A general workflow for acquiring and cleaning biodiversity data

Adam B. Smith | Kelley Erickson | Stephen Murphy
Missouri Botanical Garden | April 2020

Below is a generalized workflow for cleaning biodiversity specimen data acquired from biodiversity portals. We have numbered the steps, but often the order can be changed.  In our experience, the process is highly iterative—the more you work with a dataset the more you find issues.  So you will often have to go back several steps to correct something that was missed initially.

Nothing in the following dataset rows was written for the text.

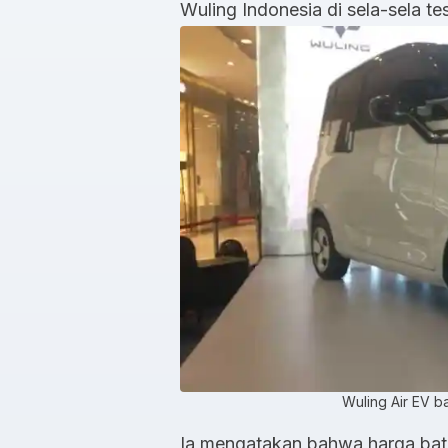
Wuling Indonesia di sela-sela te
Wuling Air EV b
Ia mengatakan bahwa harga bate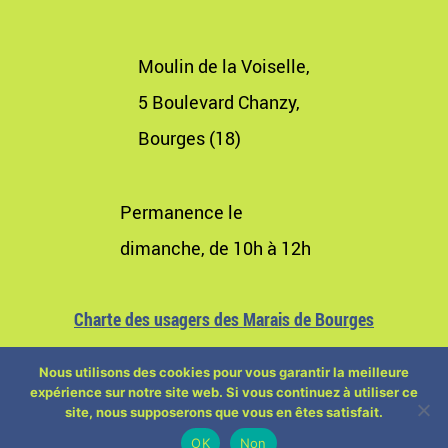
Moulin de la Voiselle,
5 Boulevard Chanzy,
Bourges (18)
Permanence le
dimanche, de 10h à 12h
Charte des usagers des Marais de Bourges
Nous utilisons des cookies pour vous garantir la meilleure
expérience sur notre site web. Si vous continuez à utiliser ce
site, nous supposerons que vous en êtes satisfait.
OK
Non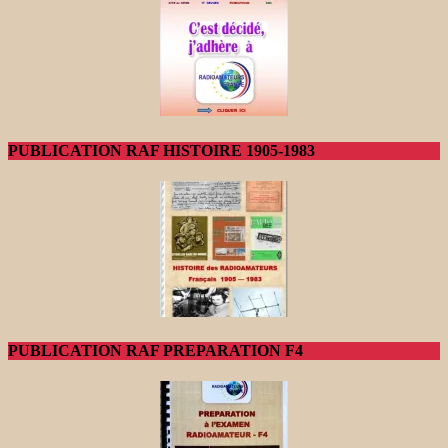
PUBLICATION RAF HISTOIRE 1905-1983
PUBLICATION RAF PREPARATION F4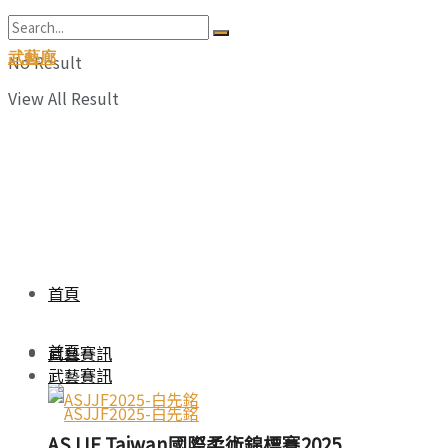
武藝廊
No Result
View All Result
首頁
首頁
武藝賽訊
武藝賽訊
ASJJF Taiwan國際柔術錦標賽2025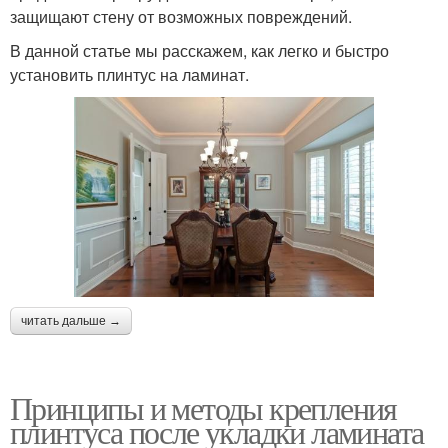
защищают стену от возможных повреждений.
В данной статье мы расскажем, как легко и быстро
установить плинтус на ламинат.
читать дальше →
Принципы и методы крепления
плинтуса после укладки ламината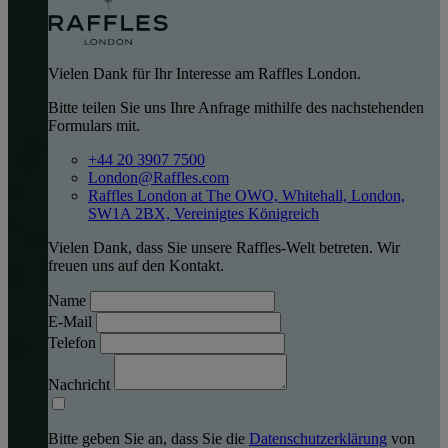
Vielen Dank für Ihr Interesse am Raffles London.
Bitte teilen Sie uns Ihre Anfrage mithilfe des nachstehenden
Formulars mit.
+44 20 3907 7500
London@Raffles.com
Raffles London at The OWO, Whitehall, London,
SW1A 2BX, Vereinigtes Königreich
Vielen Dank, dass Sie unsere Raffles-Welt betreten. Wir
freuen uns auf den Kontakt.
Name
E-Mail
Telefon
Nachricht
Bitte geben Sie an, dass Sie die
Datenschutzerklärung
von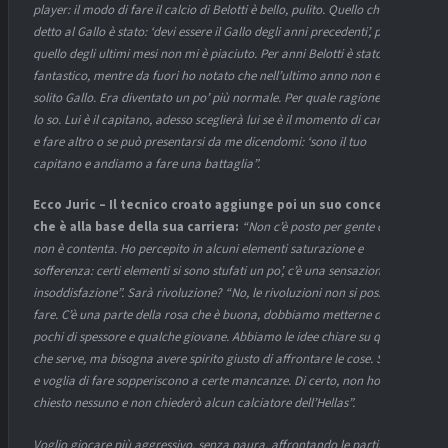
player: il modo di fare il calcio di Belotti è bello, pulito. Quello che ho
detto al Gallo è stato: ‘devi essere il Gallo degli anni precedenti’, perché
quello degli ultimi mesi non mi è piaciuto. Per anni Belotti è stato
fantastico, mentre da fuori ho notato che nell’ultimo anno non era il
solito Gallo. Era diventato un po’ più normale. Per quale ragione non
lo so. Lui è il capitano, adesso sceglierà lui se è il momento di cambiare
e fare altro o se può presentarsi da me dicendomi: ‘sono il tuo
capitano e andiamo a fare una battaglia”.
Ecco Juric – Il tecnico croato aggiunge poi un suo concetto,
che è alla base della sua carriera:
“Non c’è posto per gente che
non è contenta. Ho percepito in alcuni elementi saturazione e
sofferenza: certi elementi si sono stufati un po’, c’è una sensazione di
insoddisfazione”. Sarà rivoluzione? “No, le rivoluzioni non si possono
fare. C’è una parte della rosa che è buona, dobbiamo metterne dentro
pochi di spessore e qualche giovane. Abbiamo le idee chiare su quello
che serve, ma bisogna avere spirito giusto di affrontare le cose. Spirito
e voglia di fare sopperiscono a certe mancanze. Di certo, non ho
chiesto nessuno e non chiederò alcun calciatore dell’Hellas”.
Voglio giocare più aggressivo, senza paura, affrontando le partite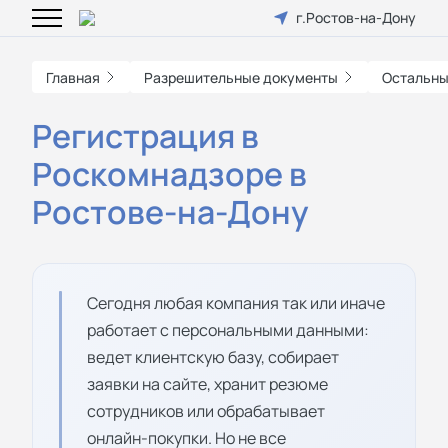
г.Ростов-на-Дону
Главная
Разрешительные документы
Остальны
Регистрация в
Роскомнадзоре в
Ростове-на-Дону
Сегодня любая компания так или иначе
работает с персональными данными:
ведет клиентскую базу, собирает
заявки на сайте, хранит резюме
сотрудников или обрабатывает
онлайн-покупки. Но не все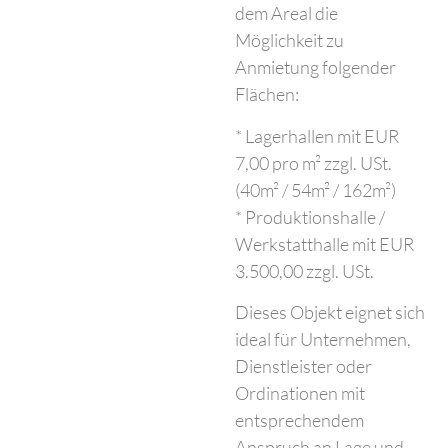
dem Areal die
Möglichkeit zu
Anmietung folgender
Flächen:
* Lagerhallen mit EUR
7,00 pro m² zzgl. USt.
(40m² / 54m² / 162m²)
* Produktionshalle /
Werkstatthalle mit EUR
3.500,00 zzgl. USt.
Dieses Objekt eignet sich
ideal für Unternehmen,
Dienstleister oder
Ordinationen mit
entsprechendem
Anspruch an Lage und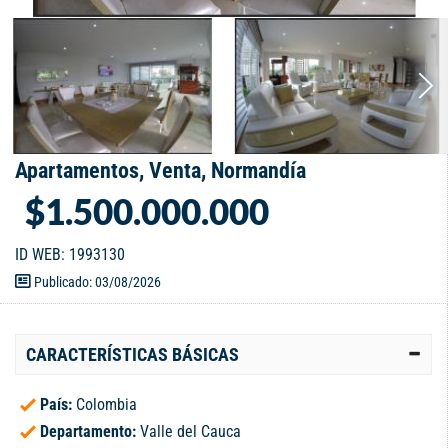
Apartamentos, Venta, Normandía
$1.500.000.000
ID WEB: 1993130
Publicado: 03/08/2026
CARACTERÍSTICAS BÁSICAS
País:
Colombia
Departamento:
Valle del Cauca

  1. Discover/contact relevant data resources. See Data Portals – Global Change Conservation
  1. Download data
    • Decide on search terms.  Species may have several names due to taxonomic name revision or disagreements.  See resources at Data Portals – Global Change Conservation.
    • If given the option, download all available data (not a “simple” version).
    • Check integrity of download… do manual and automated downloads return the same records and fields?
    • Check for improper line/column wrapping (often occurs when records have web addresses… does not throw an error in R).
    • Save your raw data.  Never work on this file; just make copies. Save the download date and DOI if available.
  2. Join datasets from different databases (optional; can be done later)
    1. Create a crosswalk table to join records from different databases
      • Example: Column “location” in dataset A corresponds to column “locality” in dataset B
      • Ensure that the crosswalked columns have the same data type (e.g., one may be a character and another a numeric value). If needed, create new fields for “reconciled” data representing the same kind of information.
    2. Use the crosswalk to join the datasets
  3. Scan for invalid/missing species names and correct
    • Be aware that species may have changed named or specimens may be misidentified. Always check the original specimen if possible.
    • Use a taxonomic name resolution service (TNRS) to assign “accepted” names to species.  See resources at See Data Portals – Global Change Conservation.
  4. Flag records for undesirable cases (e.g., cultivated/captive, invasive, etc., depending on your intended use).
    • Suggestions for keyword searches for “unnatural” specimens: cultivate*, captive, planted, zoo*, garden*, experiment*, horticultur*, greenhouse*, hothouse*, purchase*, bought, pot, cage*
    • Note that animals won’t often be collected at a garden, but sometimes plants can be collected at a zoo.
    • Also search for these terms in other relevant languages. For example, if some of the specimens occur in a Spanish-speaking country, search for jardin* (garden), etc.
  5. Clean collection dates. Do any fall outside expectation (e.g., collections from the apparent future?).
    • Common issues:
      • Dates missing a century: ’18 or 12/31/18
      • Unclear month/day/year: 12/5/2000, 11/12/13
      • Dates of collection outside a collectors’ lifespan or time of activity
    • Look in other fields for information relevant to date of collection. In some cases you may be able to identify a general time period of collection from the dates the collector was active.
  6. Clean existing longitude/latitude values
    1. Common issues:
      • Zero coordinates (0, 0) used for “not recorded”
      • Swapped coordinates: -78.235 used for longitude when it was actually latitude
      • Missing negative signs: 78.235 longitude when it should have been -78.235
      • Mistaken decimal placement: 7.8253 versus 78.253
    2. Plot the occurrences… do they make sense?
      • Remove/correct occurrences that do not
      • Do occurrences near a coast actually fall on land/water (depending on what is appropriate for the species)?  Spatial polygons used to represent land/water can be different, so an occurrence that falls on the coast in one can fall in the water in another.
    3. Check if occurrences with coordinates fall within the stated country/state/county.
      • Will need to correct country/state/county names!
      • Watch out for diacritics messing up matching of names (eg., éóñŠ)–in R can use function iconv
  7. Georeference records missing coordinates and calculate coordinate uncertainties
  8. Flag duplicate records
    • Depending on your analysis, “duplicates” can be:
      • Occurrences of the same species in the same raster cell
      • Actual duplicates (e.g., same species collected by the same collector on the same date and sent to different herbaria–common only among plants). Note that they may not necessarily have the same species name or longitude/latitude assigned to them since once they are separated each specimen has its own history.
  9. Discard records that are too imprecise, cannot be adequately dated, identified, etc.
    • Note: We recommend doing this last as you often encounter relevant information in fields as you go through each step. Discarding earlier risks missing this kind of information.
  10. Repeat!  Invariably, you will encounter erroneous records as you become more familiar with your data. It’s almost impossible to do a reliable cleaning the first time through.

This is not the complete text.